# What are the purposes/implications of the resurrection?



## Romans922 (Dec 13, 2006)

One would be to give His people life. Any more???


----------



## BobVigneault (Dec 13, 2006)

Rom 1:3 concerning his Son, who was descended from David according to the flesh 4 and was *declared to be the Son of God in power according to the Spirit of holiness by his resurrection from the dead*, Jesus Christ our Lord

1 Cor 15:12 Now if Christ is proclaimed as raised from the dead, how can some of you say that there is no resurrection of the dead? 13 But if there is no resurrection of the dead, then not even Christ has been raised. 14 And *if Christ has not been raised, then our preaching is in vain and your faith is in vain.*

1 Peter 1:3 Blessed be the God and Father of our Lord Jesus Christ! According to his great mercy, *he has caused us to be born again to a living hope through the resurrection of Jesus Christ from the dead, 4 to an inheritance that is imperishable, undefiled, and unfading, kept in heaven for you*, 5 who by God's power are being guarded through faith for a salvation ready to be revealed in the last time. 

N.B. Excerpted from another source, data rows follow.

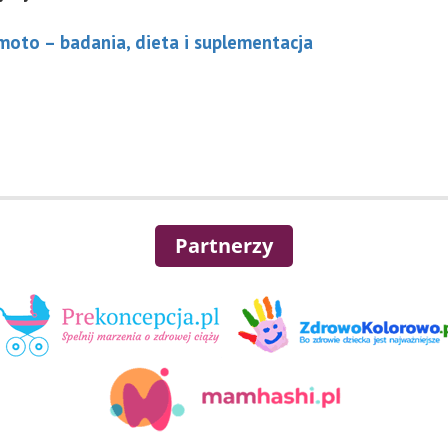
moto – badania, dieta i suplementacja
Partnerzy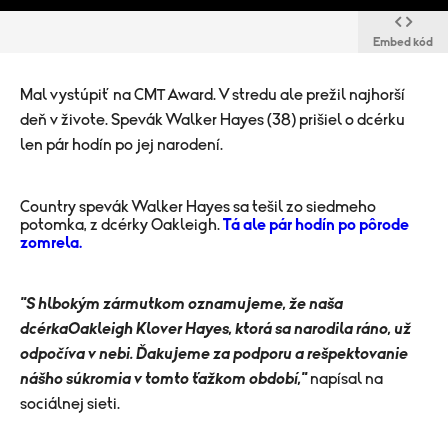
Embed kód
Mal vystúpiť na CMT Award. V stredu ale prežil najhorší
deň v živote. Spevák Walker Hayes (38) prišiel o dcérku
len pár hodín po jej narodení.
Country spevák Walker Hayes sa tešil zo siedmeho
potomka, z dcérky Oakleigh.
Tá ale pár hodín po pôrode
zomrela.
"S hlbokým zármutkom oznamujeme, že naša
dcérkaOakleigh Klover Hayes, ktorá sa narodila ráno, už
odpočíva v nebi. Ďakujeme za podporu a rešpektovanie
nášho súkromia v tomto ťažkom období,"
napísal na
sociálnej sieti.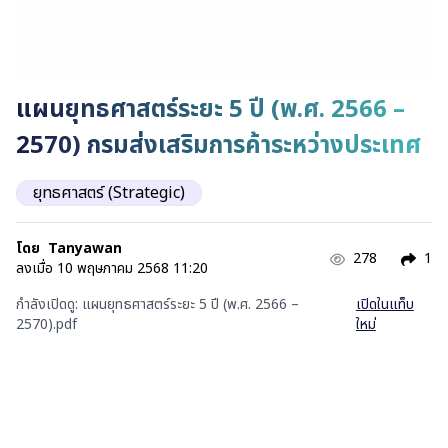
แผนยุทธศาสตร์ระยะ 5 ปี (พ.ศ. 2566 –
2570) กรมส่งเสริมการค้าระหว่างประเทศ
ยุทธศาสตร์ (Strategic)
โดย
Tanyawan
278
1
ลงเมื่อ
10 พฤษภาคม 2568 11:20
กำลังเปิดดู:
แผนยุทธศาสตร์ระยะ 5 ปี (พ.ศ. 2566 –
เปิดในแท็บ
2570).pdf
ใหม่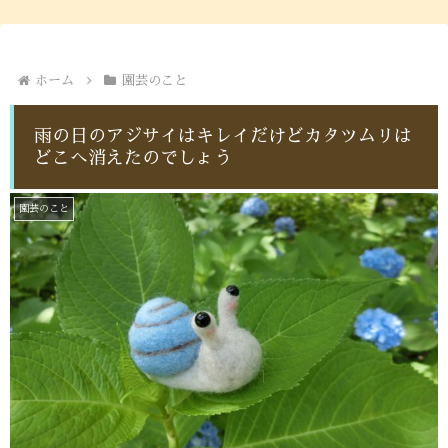
ホーム
園芸のこと
雨の日のアジサイはキレイだけどカタツムリは
どこへ消えたのでしょう
園芸のこと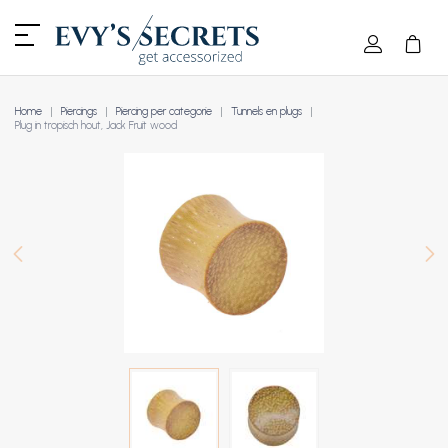
Home
Piercings
Piercing per categorie
Tunnels en plugs
Plug in tropisch hout, Jack Fruit wood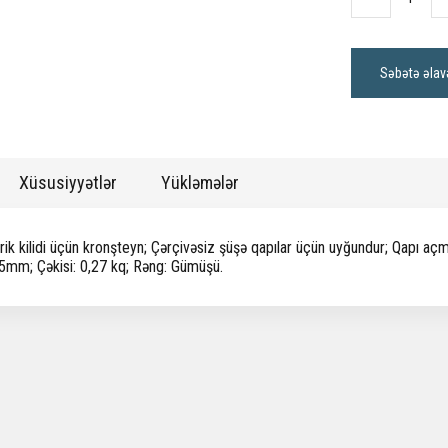
Səbətə əlav
Xüsusiyyətlər
Yükləmələr
rik kilidi üçün kronşteyn; Çərçivəsiz şüşə qapılar üçün uyğundur; Qapı açma
5mm; Çəkisi: 0,27 kq; Rəng: Gümüşü.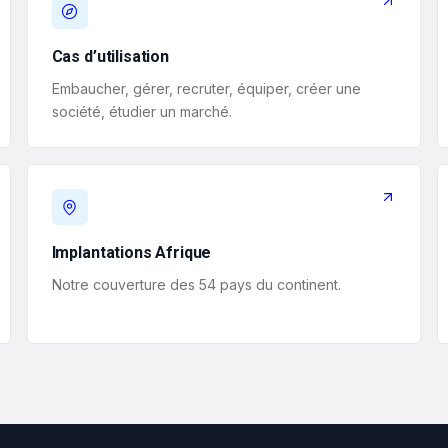
Cas d’utilisation
Embaucher, gérer, recruter, équiper, créer une
société, étudier un marché.
Implantations Afrique
Notre couverture des 54 pays du continent.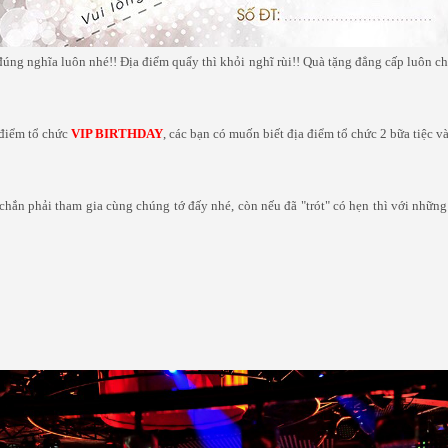
 đúng nghĩa luôn nhé!! Địa điểm quẩy thì khỏi nghĩ rùi!! Quà tặng đẳng cấp luôn c
 điểm tổ chức
VIP BIRTHDAY
, các bạn có muốn biết địa điểm tổ chức 2 bữa tiệc 
hắn phải tham gia cùng chúng tớ đấy nhé, còn nếu đã "trót" có hẹn thì với những đ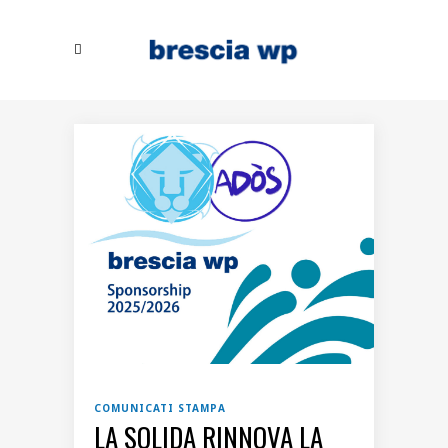
COMUNICATI STAMPA
LA SOLIDA RINNOVA LA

Rev 20:6 Blessed and holy is *the one who shares in the first resurrection! Over such the second death has no power*, but they will be priests of God and of Christ, and they will reign with him for a thousand years.


----------



## Blueridge Believer (Dec 13, 2006)

Our justification brethren:

Rom 4:24 But for us also, to whom it shall be imputed, if we believe on him that raised up Jesus our Lord from the dead; 
Rom 4:25 Who was delivered for our offences, and was raised again for our justification.


----------



## BobVigneault (Dec 13, 2006)

That's right James and that points to Rom 10:9-10


> ...if you confess with your mouth that Jesus is Lord and believe in your heart that God raised him from the dead, you will be saved. 10 For with the heart one believes and is justified, and with the mouth one confesses and is saved.


----------



## Blueridge Believer (Dec 13, 2006)

BobVigneault said:


> That's right James and that points to Rom 10:9-10




Amen brother. It was Paul's hope and ours as well:


Act 23:6 But when Paul perceived that the one part were Sadducees, and the other Pharisees, he cried out in the council, Men [and] brethren, I am a Pharisee, the son of a Pharisee: of the hope and resurrection of the dead I am called in question.


----------



## Blueridge Believer (Dec 13, 2006)

It also assures that judgment is surely coming:

Jhn 5:24 Verily, verily, I say unto you, He that heareth my word, and believeth on him that sent me, hath everlasting life, and shall not come into condemnation; but is passed from death unto life. 
Jhn 5:25 Verily, verily, I say unto you, The hour is coming, and now is, when the dead shall hear the voice of the Son of God: and they that hear shall live. 
Jhn 5:26 For as the Father hath life in himself; so hath he given to the Son to have life in himself; 
Jhn 5:27 And hath given him authority to execute judgment also, because he is the Son of man. 
Jhn 5:28 Marvel not at this: for the hour is coming, in the which all that are in the graves shall hear his voice, 
Jhn 5:29 And shall come forth; they that have done good, unto the resurrection of life; and they that have done evil, unto the resurrection of damnation.


----------



## MW (Dec 13, 2006)

The Larger Catechism (answer 52) says, "whereby he declared himself to be the Son of God, to have satisfied divine justice, to have vanquished death, and him that had the power of it, and to be Lord of quick and dead: all which he did as a public person, the head of his church, for their justification, quickening in grace, support against enemies, and to assure them of their resurrection from the dead at the last day."


----------



## dannyhyde (Dec 13, 2006)

Heidelberg Catechism, Q&A 45:
What benefit do we receive from the _resurrection_ of Christ?

First, by His resurrection He has overcome death, that He might make us partakers of the righteousness which He has obtained for us by His death. [JUSTIFICATION]

Second, by His power we are also now raised up to a new life. [SANCTIFICATION]

Third, the resurrection of Christ is to us a sure pledge of our blessed resurrection. [GLORIFICATION]


----------